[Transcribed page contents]
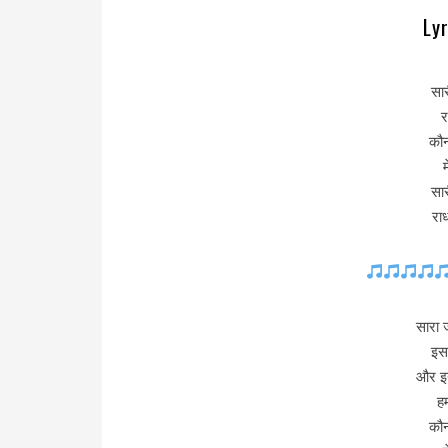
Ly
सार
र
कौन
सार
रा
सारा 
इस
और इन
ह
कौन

...

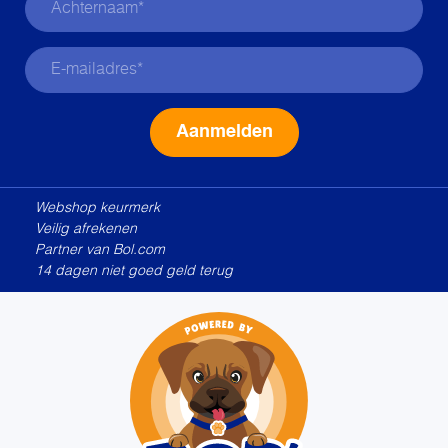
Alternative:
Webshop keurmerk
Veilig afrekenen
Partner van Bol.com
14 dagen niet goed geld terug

* * *

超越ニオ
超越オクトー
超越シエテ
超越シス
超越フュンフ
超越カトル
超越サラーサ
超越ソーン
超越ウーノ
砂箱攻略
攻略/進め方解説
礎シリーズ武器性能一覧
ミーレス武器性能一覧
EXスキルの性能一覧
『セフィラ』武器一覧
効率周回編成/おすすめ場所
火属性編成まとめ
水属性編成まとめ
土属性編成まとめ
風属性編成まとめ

WHAT YOU HAVE TO DO:
Within the data above, the span starting at the line containing "Webshop keurmerk" and ending at the line containing "14 dagen niet goed geld terug" is to be retyped exactly, with no other lines.

SOLUTION FOR THIS PROBLEM:
Webshop keurmerk
Veilig afrekenen
Partner van Bol.com
14 dagen niet goed geld terug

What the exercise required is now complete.